**ACTION ITEM:**
In the records below, copy the line that contains "Dashboard Olist Tiny no Power BI" and each line after it, word for word, through the last.

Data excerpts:
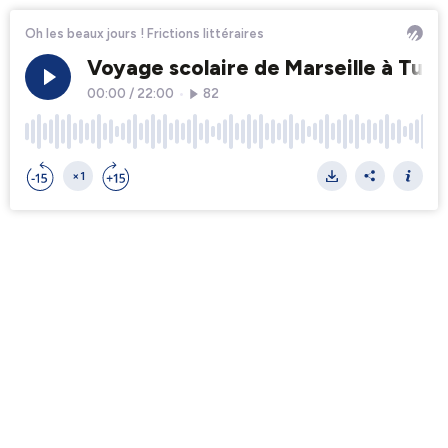
Oh les beaux jours ! Frictions littéraires
Voyage scolaire de Marseille à Tuni
00:00
/
22:00
•
82
×1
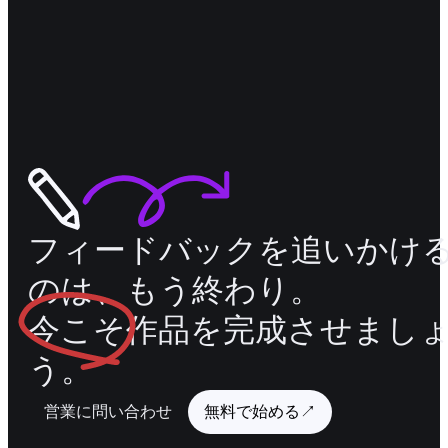
フィードバックを追いかけ
のは、もう終わり。
今こそ
作品を完成させまし
う。
営業に問い合わせ
無料で始める
↗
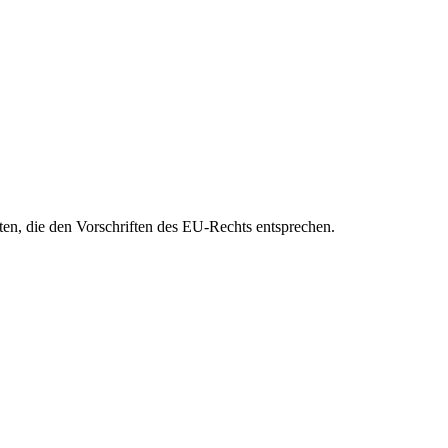
eten, die den Vorschriften des EU-Rechts entsprechen.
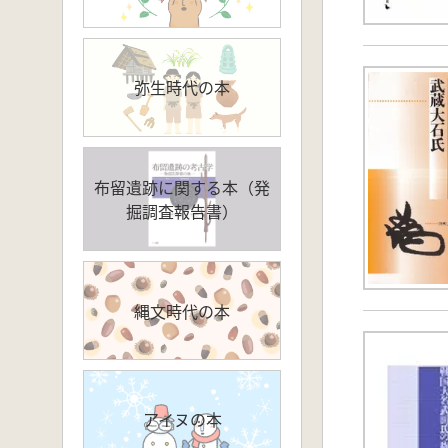
弥生時代の本
布留遺跡に関する本（発
掘調査報告書）
縄文時代の本
アイヌの本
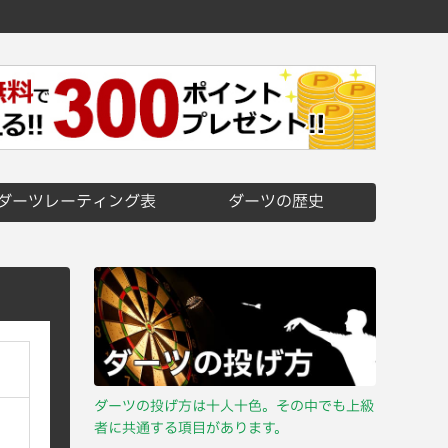
ダーツレーティング表
ダーツの歴史
ダーツの投げ方は十人十色。その中でも上級
者に共通する項目があります。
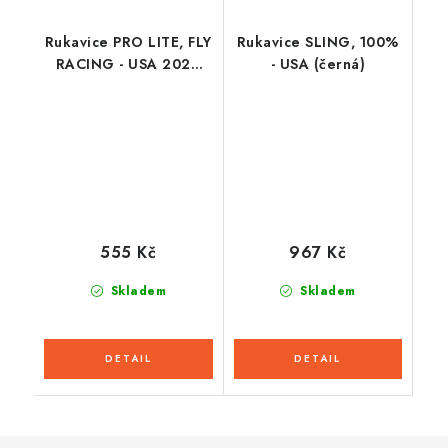
Rukavice PRO LITE, FLY
Rukavice SLING, 100%
RACING - USA 2026
- USA (černá)
(červená/bílá)
555 Kč
967 Kč
Skladem
Skladem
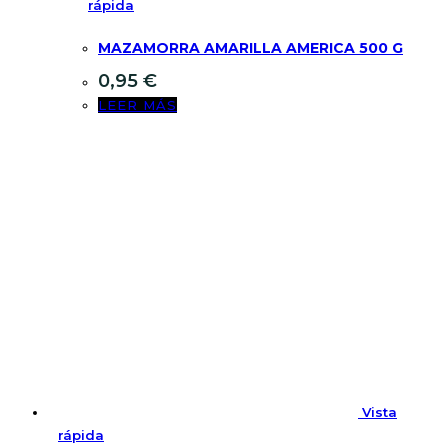
rápida
MAZAMORRA AMARILLA AMERICA 500 G
0,95
€
LEER MÁS
Vista
rápida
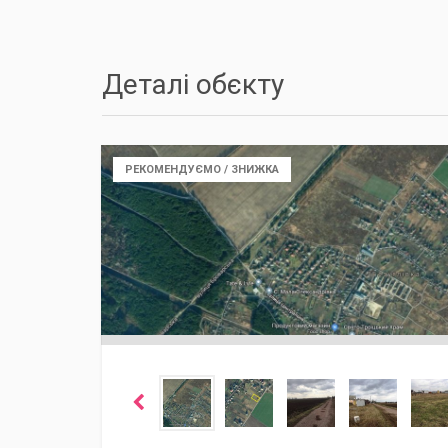
Деталі обєкту
РЕКОМЕНДУЄМО / ЗНИЖКА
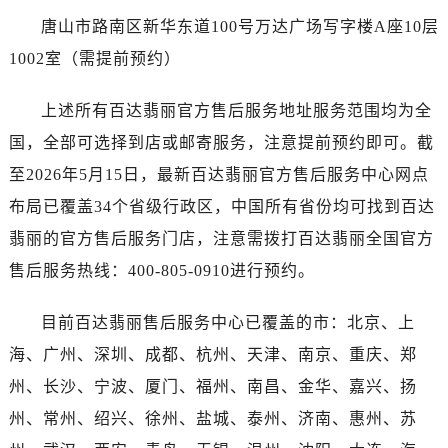
唐山市路南区新华东道100号万达广场写字楼A座10层
1002室（需提前预约）
上述所有百达翡丽官方售后服务地址服务范围均为全
国，全部可选择到店或邮寄服务，注意提前预约即可。截
至2026年5月15日，最新百达翡丽官方售后服务中心网点
布局已覆盖34个省级行政区，中国所有省份均可找到百达
翡丽的官方售后服务门店，注意需拨打百达翡丽全国官方
售后服务热线：400-805-0910进行预约。
目前百达翡丽售后服务中心已覆盖的市：北京、上
海、广州、深圳、成都、杭州、天津、南京、重庆、郑
州、长沙、宁波、厦门、福州、南昌、金华、嘉兴、扬
州、常州、绍兴、徐州、盐城、泰州、济南、惠州、苏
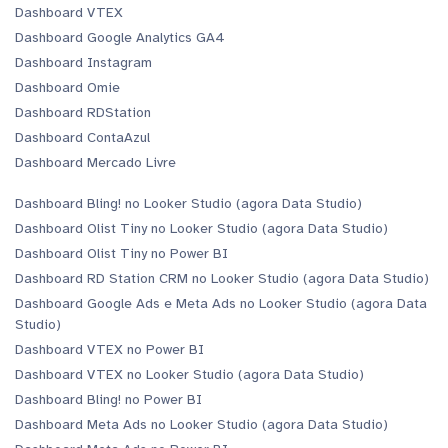
Dashboard VTEX
Dashboard Google Analytics GA4
Dashboard Instagram
Dashboard Omie
Dashboard RDStation
Dashboard ContaAzul
Dashboard Mercado Livre
Dashboard Bling! no Looker Studio (agora Data Studio)
Dashboard Olist Tiny no Looker Studio (agora Data Studio)
Dashboard Olist Tiny no Power BI
Dashboard RD Station CRM no Looker Studio (agora Data Studio)
Dashboard Google Ads e Meta Ads no Looker Studio (agora Data
Studio)
Dashboard VTEX no Power BI
Dashboard VTEX no Looker Studio (agora Data Studio)
Dashboard Bling! no Power BI
Dashboard Meta Ads no Looker Studio (agora Data Studio)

**EXERCISE OUTPUT:**
Dashboard Olist Tiny no Power BI
Dashboard RD Station CRM no Looker Studio (agora Data Studio)
Dashboard Google Ads e Meta Ads no Looker Studio (agora Data
Studio)
Dashboard VTEX no Power BI
Dashboard VTEX no Looker Studio (agora Data Studio)
Dashboard Bling! no Power BI
Dashboard Meta Ads no Looker Studio (agora Data Studio)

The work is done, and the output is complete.